For the firearms community, the stakes are concrete. Paxton’s office has already secured nationwide injunctions blocking pistol-brace restrictions and has signaled it will sue over any new pistol-grip or magazine rules that surface after the midterms. If Tillis’s critique gains traction among donors and primary voters, it could chill other state attorneys general from mounting similar challenges, effectively handing the regulatory battlefield back to an ATF that has shown zero interest in narrow construction of the law. The 2A grassroots will read this as a loyalty test: support the candidate who has actually litigated for gun owners, or watch the Senate seat become another perch for managed retreat.

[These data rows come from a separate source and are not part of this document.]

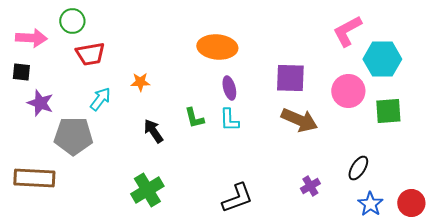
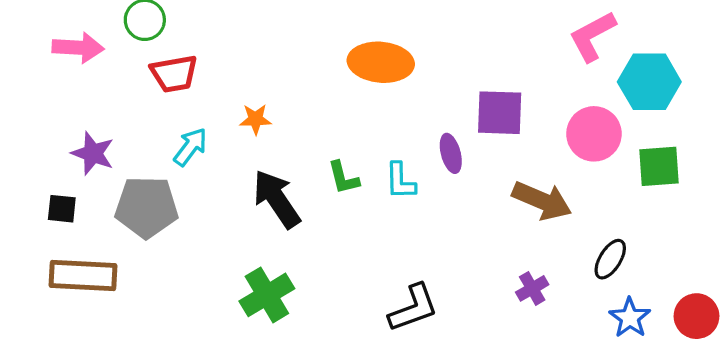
black square: (21, 72) -> (62, 209), moved
purple ellipse: (229, 88) -> (451, 153), moved
brown arrow: (299, 120) -> (542, 201), moved
black arrow: (153, 131) -> (277, 199), size x1.5

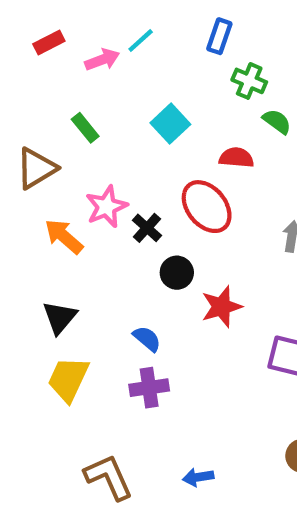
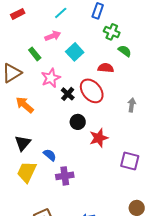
pink arrow: (102, 60) -> (53, 36), moved
pink star: (106, 207) -> (51, 78), moved
black cross: (147, 228) -> (68, 94), moved
blue semicircle: (147, 339) -> (50, 155), moved

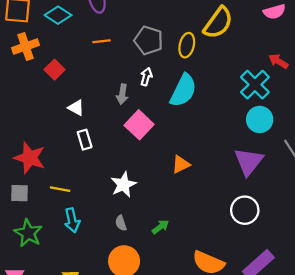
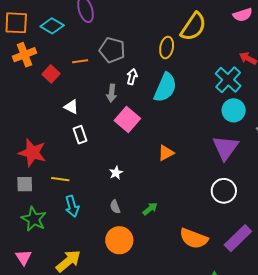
gray pentagon: (149, 40) -> (112, 50), moved
orange line: (102, 41) -> (80, 61), moved
white star: (123, 185) -> (116, 173), size x0.6

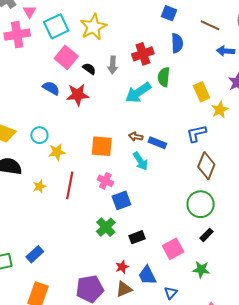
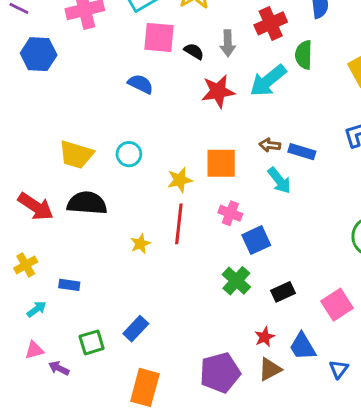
pink square: (66, 57) -> (159, 37), turned -30
red star: (78, 95) -> (218, 91), moved
yellow star: (57, 152) -> (180, 180), moved
yellow star: (39, 186) -> (140, 244), moved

The larger implication is that 2024 is shaping up as a purity-spiral primary season in which endorsements from sitting senators may matter less than a demonstrated willingness to weaponize state sovereignty against federal overreach. Gun owners tracking the Texas race will be asking not whether Paxton is “Senate material” by D.C. standards, but whether he’s willing to keep the courthouse doors open the next time a midnight rule threatens millions of lawfully owned firearms. Tillis’s comments may have been aimed at Paxton’s ethics cloud, but the 2A community is hearing something else entirely: a warning shot that the old guard still thinks it can define electability without the input of the people who actually buy the ammunition.